April 23, 2012 at 8:15 am
Hi folks,
I have a daily process that deletes all but the last 28 days of data
The table holds on average 387,758,627 records at any one time and (obviously adds records daily) So to maintain performance we delete anything older than the 28th day.
This process runs for about 12 minutes at 2am each morning, but during those 12 minutes we often get time-outs from other processes that are trying to use other tables in the database.

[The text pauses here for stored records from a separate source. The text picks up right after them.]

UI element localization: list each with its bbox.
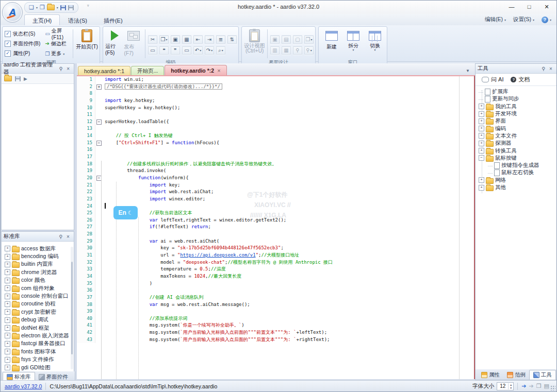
settings-menu[interactable]: 设置(S): [513, 16, 531, 23]
stdlib-item[interactable]: +dotNet 框架: [2, 324, 74, 332]
tools-tree-item[interactable]: +编码: [476, 125, 556, 132]
fold-marker[interactable]: −: [95, 140, 103, 147]
expand-icon[interactable]: +: [479, 111, 484, 117]
statusbar-checkbox[interactable]: ✓状态栏(S): [5, 30, 45, 38]
ribbon-tab-syntax[interactable]: 语法(S): [60, 14, 95, 26]
ask-ai-button[interactable]: 问 AI: [482, 76, 503, 83]
tools-tree-item[interactable]: +界面: [476, 117, 556, 125]
cut-icon[interactable]: ✂: [148, 35, 158, 44]
tools-tree-item[interactable]: 按键指令生成器: [476, 162, 556, 169]
font-size-stepper[interactable]: 12 ▲▼: [497, 382, 514, 390]
anchor-all-icon[interactable]: ⚲▾: [304, 46, 314, 55]
code-line[interactable]: 30 key = "sk-17b5d25bf6094b448126e47f565…: [77, 245, 474, 252]
expand-icon[interactable]: +: [5, 325, 10, 331]
code-line[interactable]: 31 url = "https://api.deepseek.com/v1";/…: [77, 252, 474, 259]
stdlib-item[interactable]: +bencoding 编码: [2, 252, 74, 260]
expand-icon[interactable]: +: [5, 333, 10, 338]
code-line[interactable]: 21 import key;: [77, 182, 474, 189]
explorer-tree[interactable]: [2, 84, 74, 229]
code-line[interactable]: 2+/*DSG{{*窗体设计器生成代码(请勿修改).../*}}*/: [77, 83, 474, 91]
grid-icon[interactable]: ▦: [281, 46, 291, 55]
code-line[interactable]: 27 if(!#leftText) return;: [77, 224, 474, 231]
close-panel-icon[interactable]: ×: [64, 66, 72, 72]
expand-icon[interactable]: +: [479, 148, 484, 154]
code-editor[interactable]: 1import win.ui;2+/*DSG{{*窗体设计器生成代码(请勿修改)…: [77, 75, 475, 379]
expand-icon[interactable]: +: [5, 294, 10, 299]
stdlib-item[interactable]: +com 组件对象: [2, 284, 74, 292]
expand-icon[interactable]: +: [5, 262, 10, 267]
stdlib-item[interactable]: +debug 调试: [2, 316, 74, 324]
find-icon[interactable]: ⌕▾: [216, 46, 226, 55]
ribbon-tab-home[interactable]: 主页(H): [24, 14, 60, 26]
panel-tab-属性[interactable]: 属性: [478, 370, 503, 380]
expand-icon[interactable]: +: [479, 185, 484, 191]
tools-tree-item[interactable]: 扩展库: [476, 88, 556, 95]
paste-icon[interactable]: ▣: [170, 35, 181, 44]
align-right-icon[interactable]: ▢: [292, 35, 303, 44]
code-line[interactable]: 41 msg.system(`你是一个续写与补全助手。`): [77, 322, 474, 329]
jump-icon[interactable]: ➔: [521, 383, 526, 389]
edit-menu[interactable]: 编辑(E): [485, 16, 503, 23]
stdlib-item[interactable]: +color 颜色: [2, 277, 74, 284]
expand-icon[interactable]: +: [5, 269, 10, 275]
fold-marker[interactable]: −: [95, 175, 103, 182]
indent-increase-icon[interactable]: ⇥: [204, 35, 215, 44]
pin-icon[interactable]: ⚲: [57, 66, 64, 72]
close-tab-icon[interactable]: ×: [217, 67, 220, 74]
stdlib-item[interactable]: +console 控制台窗口: [2, 292, 74, 300]
code-line[interactable]: 28: [77, 231, 474, 238]
save-project-icon[interactable]: [15, 76, 21, 81]
start-page-button[interactable]: 开始页(T): [75, 28, 99, 60]
font-size-down-icon[interactable]: ▼: [509, 386, 513, 389]
tools-tree-item[interactable]: −鼠标按键: [476, 155, 556, 162]
format-icon[interactable]: ▦: [182, 35, 192, 44]
stdlib-item[interactable]: +electron 嵌入浏览器: [2, 332, 74, 339]
expand-icon[interactable]: +: [5, 349, 10, 354]
fold-box-icon[interactable]: −: [96, 176, 102, 181]
align-left-icon[interactable]: ▣: [270, 35, 280, 44]
code-line[interactable]: 43 msg.system(`用户当前输入光标插入点后面的"""后置文本"""为…: [77, 336, 474, 344]
expand-icon[interactable]: +: [5, 341, 10, 347]
tools-tree-item[interactable]: +文本文件: [476, 132, 556, 140]
align-center-icon[interactable]: ▤: [281, 35, 291, 44]
tools-tree-item[interactable]: 更新与同步: [476, 95, 556, 103]
sidebar-button[interactable]: ➔侧边栏: [45, 40, 71, 47]
edit-menu-dropdown-icon[interactable]: ▾: [504, 18, 506, 22]
code-line[interactable]: 19 thread.invoke(: [77, 167, 474, 175]
switch-button[interactable]: 切换 ▾: [364, 28, 386, 60]
expand-icon[interactable]: +: [479, 133, 484, 139]
doc-tab-hotkey-2[interactable]: hotkey.aardio *:2×: [165, 65, 226, 75]
code-line[interactable]: 40 //添加系统提示词: [77, 315, 474, 322]
stdlib-item[interactable]: +gdi GDI绘图: [2, 364, 74, 371]
stdlib-item[interactable]: +coroutine 协程: [2, 300, 74, 308]
fold-box-icon[interactable]: −: [96, 120, 102, 125]
expand-icon[interactable]: +: [5, 254, 10, 260]
uncomment-icon[interactable]: ❞: [170, 46, 181, 55]
help-icon[interactable]: ?: [542, 16, 548, 23]
fold-marker[interactable]: +: [95, 83, 103, 91]
code-line[interactable]: 33 temperature = 0.5;//温度: [77, 266, 474, 273]
run-project-icon[interactable]: ▶: [24, 76, 27, 81]
minimize-button[interactable]: —: [503, 1, 520, 13]
undo-icon[interactable]: ↶▾: [193, 46, 203, 55]
tools-tree-item[interactable]: 鼠标左右切换: [476, 169, 556, 176]
same-size-icon[interactable]: ▥: [270, 46, 280, 55]
more-button[interactable]: ❐更多▾: [45, 50, 71, 58]
sort-icon[interactable]: ⇅: [227, 35, 237, 44]
ui-controls-checkbox[interactable]: ✓界面控件(B): [5, 40, 45, 47]
close-panel-icon[interactable]: ×: [64, 234, 72, 240]
expand-icon[interactable]: +: [5, 317, 10, 323]
code-line[interactable]: 9import key.hotkey;: [77, 97, 474, 105]
redo-icon[interactable]: ↷▾: [204, 46, 215, 55]
resize-grip[interactable]: [550, 385, 555, 390]
aardio-version-link[interactable]: aardio v37.32.0: [5, 383, 42, 389]
ribbon-tab-plugin[interactable]: 插件(E): [95, 14, 131, 26]
split-button[interactable]: 拆分 ▾: [342, 28, 364, 60]
anchor-icon[interactable]: ⚲: [292, 46, 303, 55]
code-line[interactable]: 39: [77, 308, 474, 315]
pin-icon[interactable]: ⚲: [540, 66, 547, 72]
code-line[interactable]: 36: [77, 287, 474, 294]
expand-icon[interactable]: +: [479, 104, 484, 109]
open-project-icon[interactable]: [4, 76, 12, 81]
code-line[interactable]: 32 model = "deepseek-chat";//模型名称首字符为 @ …: [77, 259, 474, 266]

We are running on 32 cores of CPU with 128GB RAM and many TB of disk but I wonder if my SQL delete is not written in the best way:
###########################################################
--update liv_css_dp_counts
-- in order to keep 28 days of data we need to delete the data for one 28 days + 1 day
-- This must run and complete before 12:00 every day
declare @today as int
declare @tomorrow as int
select @today = DATEPART(day,getdate())
select @tomorrow = DATEPART(day,dateadd(day,1,GETDATE()))
declare @loopvar as int
select @loopvar= (@today+1) % 32
while @loopvar % 32 <> (@tomorrow+1) %32
begin
delete from liv_css_dp_counts where liv_css_dp_counts.day=@loopvar %32
select @loopvar=@loopvar+1
end
####################################################################
The table liv_css_dp_counts is partitioned on the day column so in theory is spread over 28 tables
There is only one key on the table which is *not* the day field.
Any ideas anyone ?
Kind Regards
Steve
April 23, 2012 at 8:41 am
Yes that type of delete is going to perform horribly, especially with that much data. There is no need for a loop here at all. This should be a single delete statement. Without ddl it is hard to say what it should look like. You have a column named day? Do you have a column with a datetime datatype?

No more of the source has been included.